Ça devrait marcher, ça va marcher, c'est bon maintenant... Et puis non, ça ne marche pas. La loupiote s'obstine à clignoter orange. Ma box me joue Super-Résistant à la connexion. Je ne sais pas ce qui se passe... Le fil de cuivre est peut-être rongé par le remords de coûter si cher. L'humidité dans le sol a attiré des lombrics obsédés qui grignotent les gaines. Les ordinateurs ont attrapé le chikungunya. La pelleteuse a de l'arthrite dans le bras et ça l'empêche de creuser les tranchées des réseaux fibre optique. Les employés du centre d'appel au Kirghizistan ont entendu dire qu'il y avait des pays où les gens étaient payés pour faire ce qu'ils font et ils sont partis vérifier cette rumeur idiote.

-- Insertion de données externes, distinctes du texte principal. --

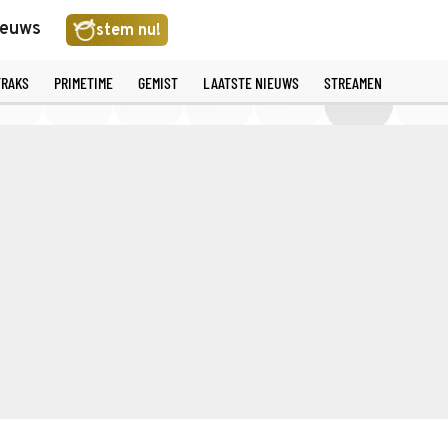
ieuws
stem nu!
TRAKS
PRIMETIME
GEMIST
LAATSTE NIEUWS
STREAMEN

Faites un effort, tous, je vous en prie, un bon mouvement. Je veux juste pouvoir accéder à Internet sur mon ordi, de chez moi. C'est idiot, mais j'en ai un peu besoin. Je sais, je pourrais dresser un pigeon voyageur. Ou un mainate. Je pourrais aussi envoyer des messages sur des silex taillés.
Le temps d'attente avant la mise en relation avec votre conseiller est gratuit, si vous appelez d'une ligne fixe...

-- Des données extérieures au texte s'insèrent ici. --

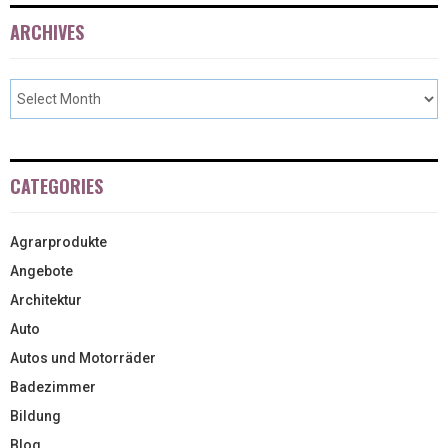
ARCHIVES
CATEGORIES
Agrarprodukte
Angebote
Architektur
Auto
Autos und Motorräder
Badezimmer
Bildung
Blog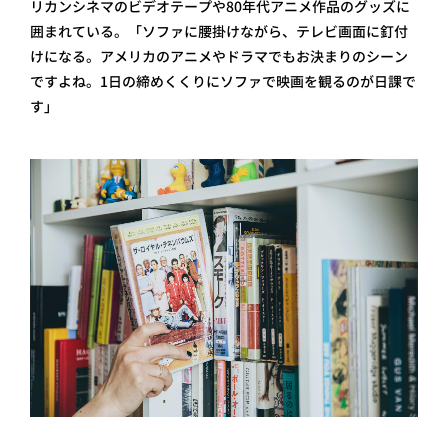
リカンシネマのビデオテープや80年代アニメ作品のグッズに
囲まれている。「ソファに腰掛けながら、テレビ画面に釘付
けになる。アメリカのアニメやドラマでもお決まりのシーン
ですよね。1日の締めくくりにソファで映画を観るのが日課で
す」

J'ai beau éteindre, rallumer, relancer, rebooter, débouter, débiter, emboiter, marabouter, rien à faire, ça déconne tout le temps. J'en suis quitte pour surfer sur mon Iphone à 110 € par mois. En plus, il y a une zone sans réseau dans mon appart et je ne peux plus bouger de l'endroit où je suis si je veux rester en ligne. Et encore, il faut mettre le téléphone à plat sur le lit. Et en tirant sur le cordon pour qu'il reste alimenté. Parce que le coup des batteries à plat qui coupent ma communication, il me l'a déjà fait, ce cancrelas à piles. En attendant, je dois taper mes mails du bout de mes doigts plein de sueur sur un carré luminescent de 1cm2. J'évite de faire des accents. Je maudis la correction automatique qui transforme "box" en "boss". Tout ça à genoux entre le coin du lit et le bord de la fenêtre, pour ne pas perdre le réseau. Avec mon dos... C'est vrai que j'ai une excuse : je n'ai que ça à foutre.
Votre attente est estimée à moins de 10 minutes... Mouahaha!
Un de ces jours, ils vont payer. Je me vengerai et là, ils verront. En attendant, je ne peux pas raccrocher. Serrer les dents. Tenir. Comme Guillaumet dans les Andes. J'aurais les doigts anlylosés, les lèvres gercées, les yeux entartrés. Mais je serai récompensé : j'aurais enfin mon conseiller. Il me prendra dans ses bras et je pleurerai à chaudes larmes, je lui dirai que je n'y suis pour rien, que mon numéro est bien le gn gn gn gn gn, que j'habite bien gna gna rue Machin, que j'ai payé tout comme il faut, que le fric a bien été débité, que mon compte a été approvisionné par une donation de Liliane Bettencourt. Que même Banier en a fait une péritonite. C'est sa faute, il n'avait qu'à ne pas mettre tous ses œufs dans lui-même... J'ai rentré les codes, j'ai tapé "admin", et re-"admin", et même "trou du cul", ça m'a défoulé, tellement j'étais à bout. Mais j'aurais pas dû, j'ai tout planté. Alors maintenant, qu'est-ce qu'il faut que je fasse ? Dites-moi avec qui je dois coucher, si ça peut aider, l'effort me paraîtra moins surhumain. Si au moins, je pouvais aller aux toilettes... Mais je vois déjà le tableau si mon conseiller reprend la communication au moment fatal, et que je dois retourner à mon ordi le jean sur les chevilles.. Avec la visio intégrée, ce serait un désastre. Tant pis, je prends le risque. Ils me font chier, autant que ça serve à quelque chose.